Depuis le 23 octobre 1822, la bourse de Londres enregistre l'échange sulfureux et
enthousiaste d'un nouveau titre sur son marché des emprunts étrangers : l'obligation
de l'État de Poyais. À sa tête se trouve Gregor MacGregor, un mercenaire
écossais et nouveau Cacique flamboyant de ce territoire alors inconnu. Ce dernier
emprunte plusieurs centaines de milliers de livres sterling au sein du centre financier
le plus important du monde, gonflé à bloc par les prêts accordés aux récentes
indépendances latino-américaines. Or, Poyais n'existe pas. C'est, du moins, ce
dont MacGregor sera rapidement accusé par la presse et l'opinion publique de
l'époque. L'ancien mercenaire incarne dès lors, et aujourd'hui encore, la figure
de l'escroc par excellence, à l'origine de la fraude la plus audacieuse de l'Histoire.
Des figures telles que "Bernie" Madoff ou Charles Ponzi font encore souvent
pâle figure face à celui reconnu pour être parvenu à faire croire à l'entier de la
communauté financière de Londres de l'existence d'un pays imaginaire.
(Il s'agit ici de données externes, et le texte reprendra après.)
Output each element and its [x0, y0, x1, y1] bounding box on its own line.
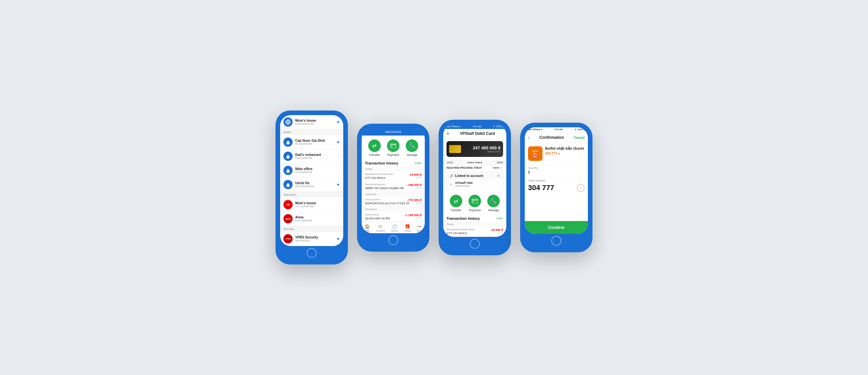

Ce livre propose une déconstruction et une réécriture de l'histoire du Poyais. En
retraçant minutieusement la genèse, le développement, et la chute du projet de
Poyais à l'aune des multiples traces laissées par MacGregor, l'idée d'émettre une
dette souveraine sur le marché des capitaux londonien dans les années 1820
apparaît ainsi moins comme une fraude financière monumentale que comme
une tentative ratée de financer l'établissement d'une colonie privée et de soutenir
la création d'un nouvel État en Amérique centrale.
Dans la lignée des travaux issus de la micro-histoire appliquée à l'histoire globale,
cette étude de cas offre également une lunette à travers laquelle se révèlent
nombre de dynamiques politiques, économiques, légales ou sociales propres aux
transformations financières et impériales qui traversent l'Atlantique du début du
XIXe siècle. En narrant l'histoire d'un emprunt raté, cette réinterprétation du Poyais
contribue ainsi à l'étude de la formation de relations transatlantiques de crédits et
commerciales, se forgeant entre la City de Londres et les nouveaux souverains
issus des révolutions latino-américaines.